Actually, even this was a bit confusing. AMO provides an API to view its addons (well actually, two versions of the API, with the older being slightly more useful). But that information was eventually scrapped for several reasons. The main one being is that there is a lot of information on AMO that isn’t on the extension itself (such as, What operating systems are supported, and is the addon a theme or an extension. While the former has been supported since Firefox 2, I have rarely seen it used, the latter is completely optional). This makes any sort of conclusion inconclusive because you don’t have enough information.

Then there was the problem of having too much information in the database. To the point where ~4000 addons took up ~1.8gigs of information. To an sqlite datbase, this can get slow. When you try some queries, such as the number of extensions that support the ‘jp-JP’ locale, this can get to be even more intensive process as you build a table that comprises of tens of thousands of rows (one row for each guid/locale combination). The reason for this is because older versions where being included in the same table as the newest version of the addon. Some addons had something like 50+ different versions. The solution seemed to be to move old extensions to a different tables. SQL queries seem to go much faster.

Another issue that makes me loathe RDF is install.rdf.

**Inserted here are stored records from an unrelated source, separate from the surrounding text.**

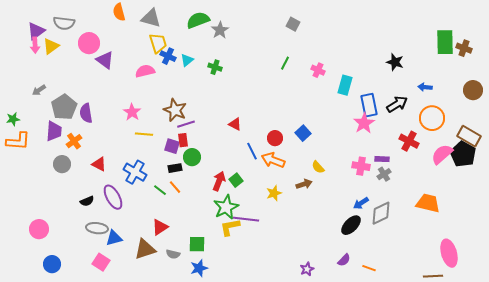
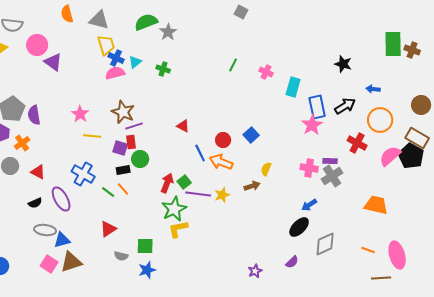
gray square: (293, 24) -> (241, 12), moved
pink semicircle: (145, 71) -> (115, 73), moved
brown circle: (473, 90) -> (421, 105), moved
red triangle: (99, 164) -> (38, 172), moved
yellow semicircle: (318, 167) -> (266, 169), turned 64
gray cross: (384, 174) -> (332, 176), size x1.5
gray diamond: (381, 213) -> (325, 244), moved
purple line: (246, 219) -> (198, 194), moved
brown triangle: (145, 249) -> (71, 262), moved
orange line: (369, 268) -> (368, 250), moved

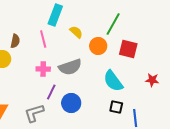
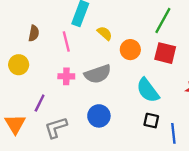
green line: (113, 24) -> (163, 21), moved
brown semicircle: (15, 41) -> (34, 33), moved
purple line: (51, 92) -> (40, 103), moved

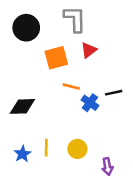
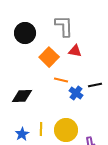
red triangle: (89, 50) -> (75, 51), turned 48
orange square: (56, 58) -> (49, 57), turned -30
yellow circle: (77, 149) -> (66, 130), size x1.5

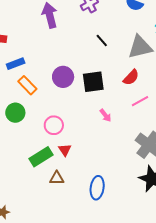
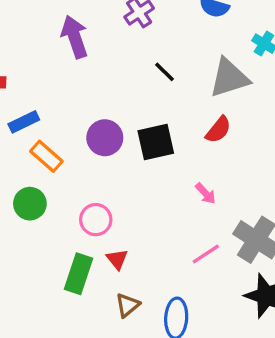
pink line: (140, 101) -> (206, 254), moved
pink arrow: (105, 115) -> (206, 193), moved
green rectangle: (41, 157) -> (78, 274), turned -35
brown triangle: (57, 178) -> (128, 305), moved, turned -35

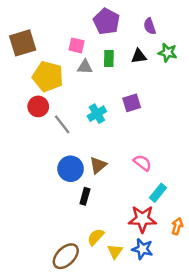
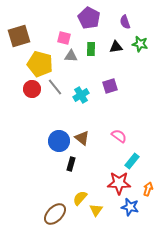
gray line: (62, 124) -> (55, 87), moved
brown triangle: (98, 165) -> (82, 138), turned -42
blue star: (142, 249) -> (130, 207), moved

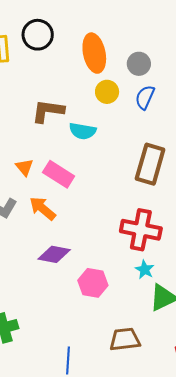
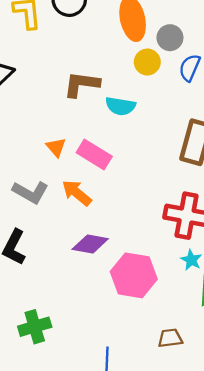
gray circle: (139, 64) -> (170, 38), moved
pink hexagon: (93, 283) -> (134, 275), size x1.4
brown trapezoid: (125, 339) -> (170, 338), size x0.7

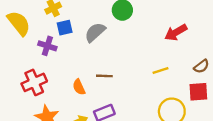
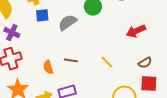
purple cross: (47, 46) -> (12, 33), moved
brown semicircle: (201, 66) -> (145, 63), moved
yellow line: (161, 70) -> (107, 62), moved, turned 56

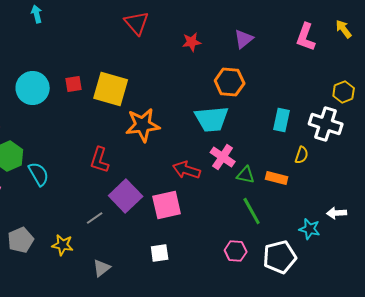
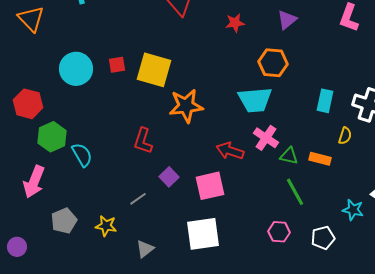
purple square: (126, 196) -> (169, 177), size x0.6
white square: (160, 253) -> (203, 234), size x1.8
white pentagon: (280, 257) -> (323, 238), size x0.7

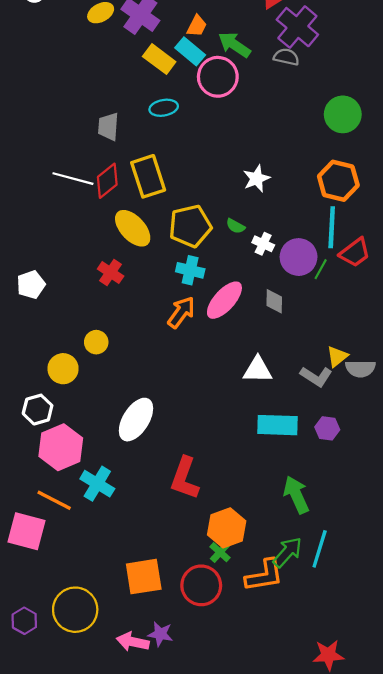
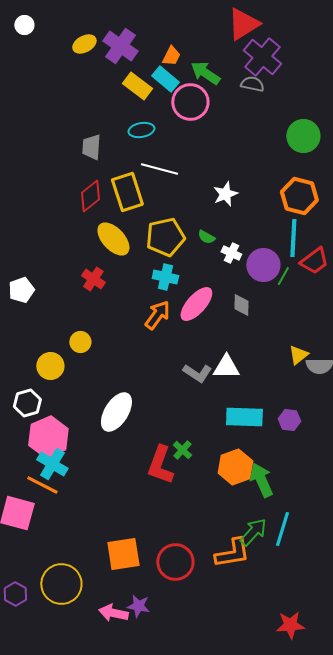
white line: (73, 179) -> (159, 169), moved
gray L-shape: (316, 376) -> (197, 373), moved
cyan cross: (97, 484) -> (52, 464), moved
orange hexagon: (227, 528) -> (235, 467), moved
green cross: (220, 552) -> (182, 450), moved

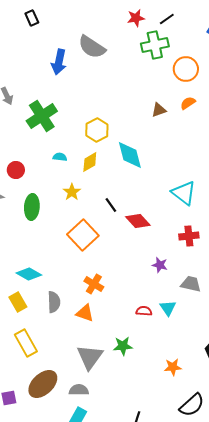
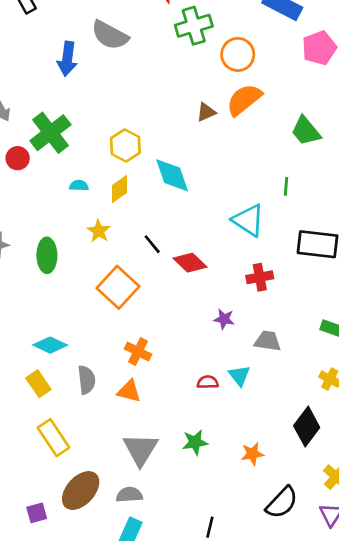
orange semicircle: (188, 103) -> (244, 100), size x1.8
red circle: (16, 170) -> (18, 158), moved
green star: (123, 346) -> (195, 442), moved

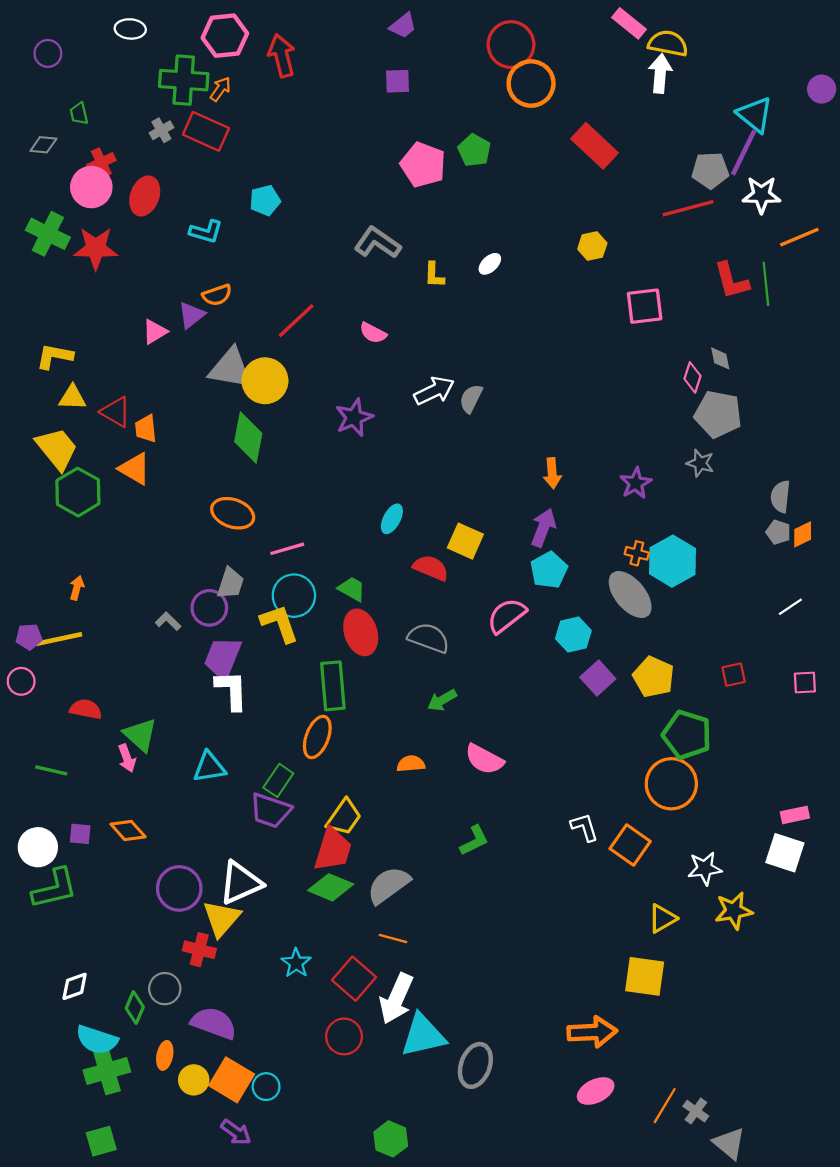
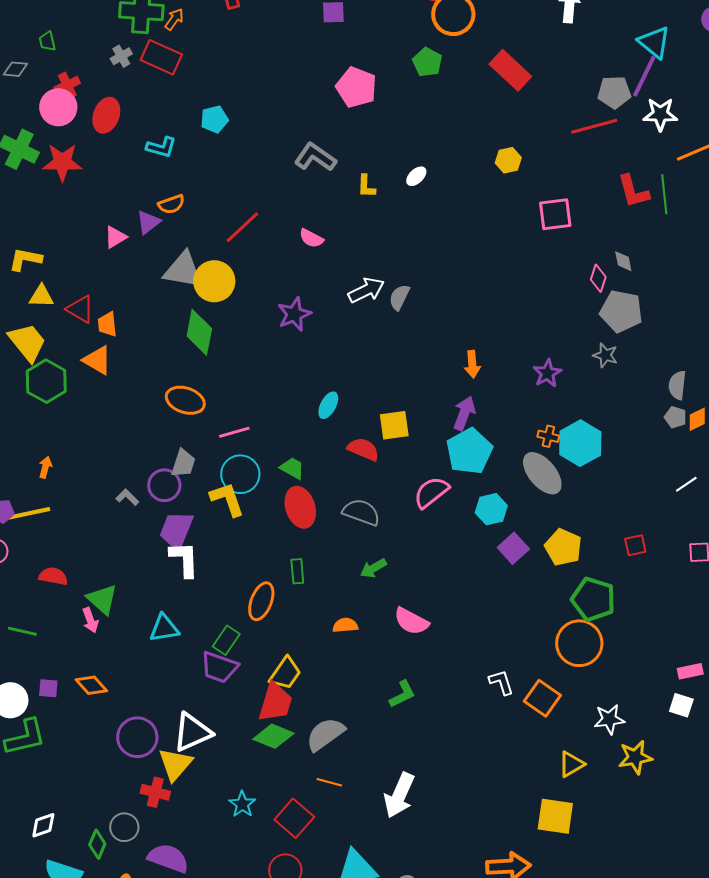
green pentagon: (474, 150) -> (427, 62), moved
yellow square: (465, 541) -> (394, 425), turned -32
cyan pentagon: (549, 570) -> (469, 451), size x1.4
green rectangle: (333, 686) -> (297, 571), moved, size x0.6
white square: (785, 853) -> (681, 705), size x0.7
white arrow: (396, 999) -> (399, 795), moved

I strongly disagree with the use of rdf for anything :) It becomes difficult to parse with a regular xml parser (there are a few python rdf libraries out there. But rdflib, the most promising, seems to like not working and not having good examples. Only sheppy can save them now, but he’s working on mdc). Especially with rdf:resource, which I am completely ignoring right now. So it seems that AMO editors like to get creative with install.rdf, which has caused problems for me (eg. I can not rely on targetPlatform. Some extensions actually have their targetPlatoform in the Description tag. I know this because one of the extensions had Firefox’s GUID :(). Also, some other quirks like having the id as an attribute of Description instead of a new tag. All things that are probably perfectly valid, but make my life significantly more difficult.

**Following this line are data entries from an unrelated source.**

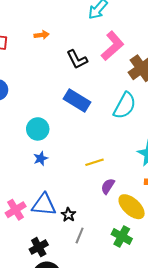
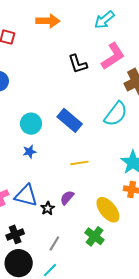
orange arrow: (42, 35) -> (48, 21), moved, size x1.6
blue rectangle: (77, 101) -> (70, 120), moved
purple semicircle: (108, 186) -> (67, 198), moved
gray line: (80, 235) -> (54, 243), moved

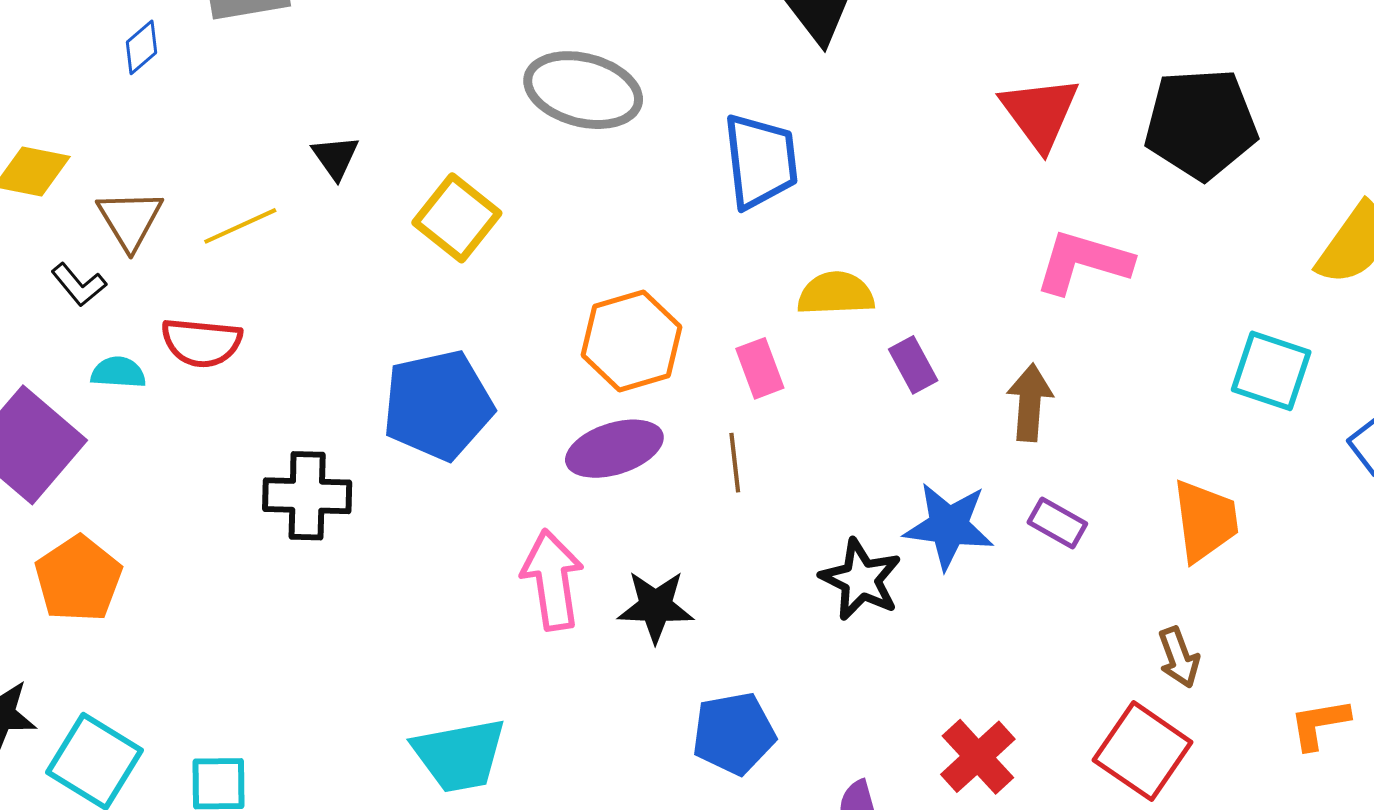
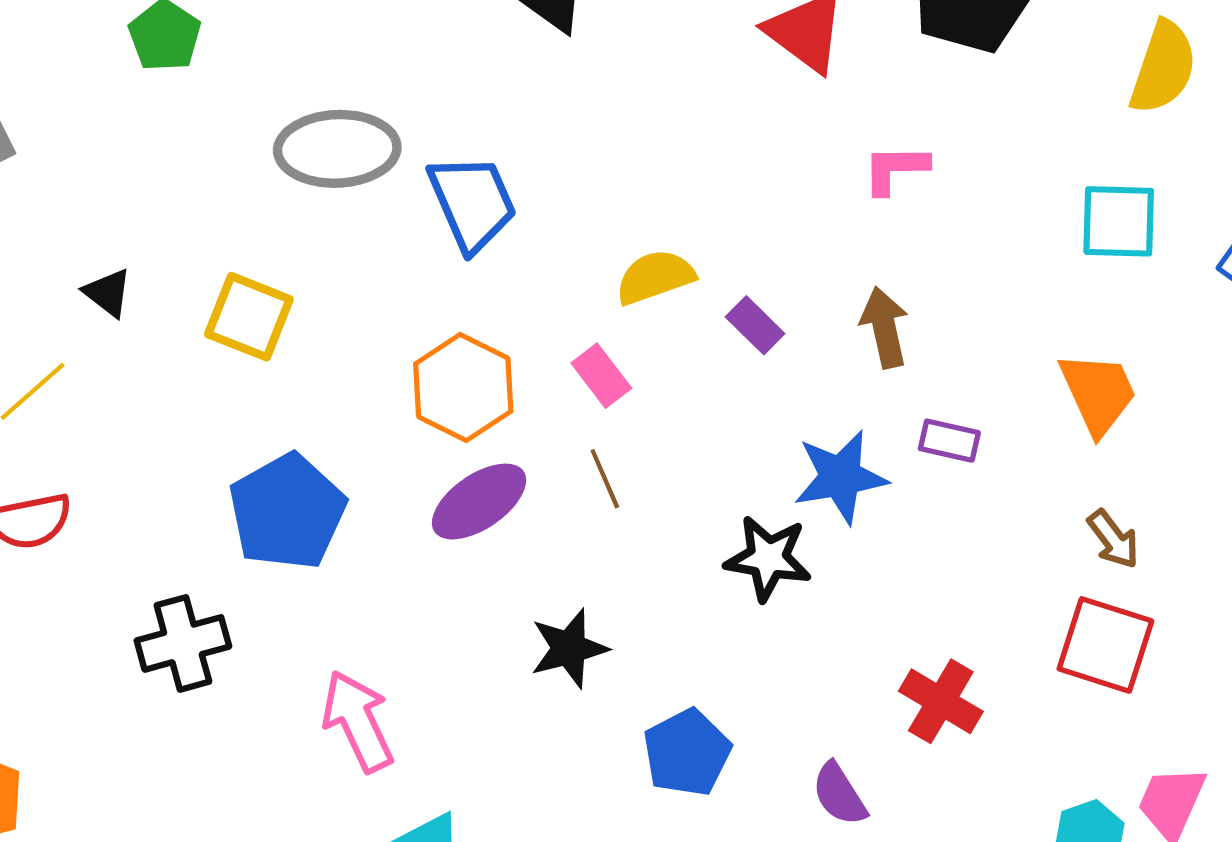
blue trapezoid: (761, 161) -> (472, 203), moved
pink L-shape: (1083, 262) -> (895, 169), size x0.7
pink arrow: (552, 580) -> (358, 721), moved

YAP was that many early extensions did not use chrome.manifest. And some newer ones don’t. So to look up locale information, they were either in install.rdf or contents.rdf. This makes me (and by extension, kittens and baby Jesus) sad. I don’t have a fix for this yet.

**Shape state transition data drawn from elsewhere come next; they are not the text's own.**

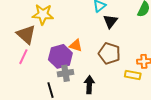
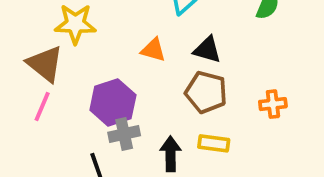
black triangle: (110, 21) -> (207, 50), moved, turned -49
orange triangle: (76, 45) -> (153, 50), moved
yellow rectangle: (133, 75) -> (214, 143), moved

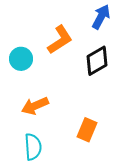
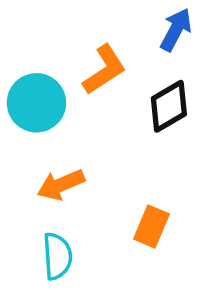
cyan circle: (21, 59) -> (36, 103), size x1.4

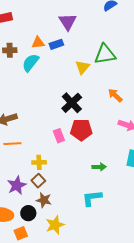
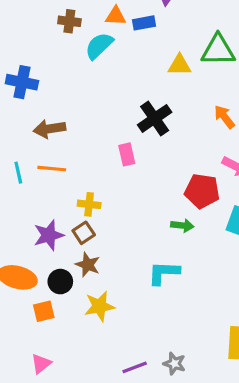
yellow triangle: (82, 67) -> (180, 65), turned 42
red pentagon: (81, 130) -> (202, 191), moved
pink rectangle: (59, 136) -> (127, 154), moved

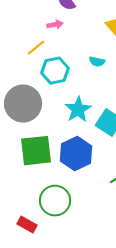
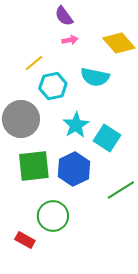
pink arrow: (55, 25) -> (70, 40), moved
cyan semicircle: (97, 62) -> (95, 77), size x1.8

But enough about problems, what about SUCCESS!?

Ok. So I managed to get a local copy of every extension that is on AMO. Since parsing an analyzing and writing to persistent storage takes a long time, I decided to save myself some trouble and just do the first 2500 extensions (out of the ~7K folders that I have).

Of the 2500 ‘extensions numbers’, 1630 where successfully analyzed. This is mainly because extension numbers don’t increment perfectly (eg. there is no addon #1. The first one starts at #4. Only about 100 addons failed to parse, giving me a success rate of 94%. Some extensions had quirks in them (eg. bad RDF) that were either invalid or I couldn’t figure them out.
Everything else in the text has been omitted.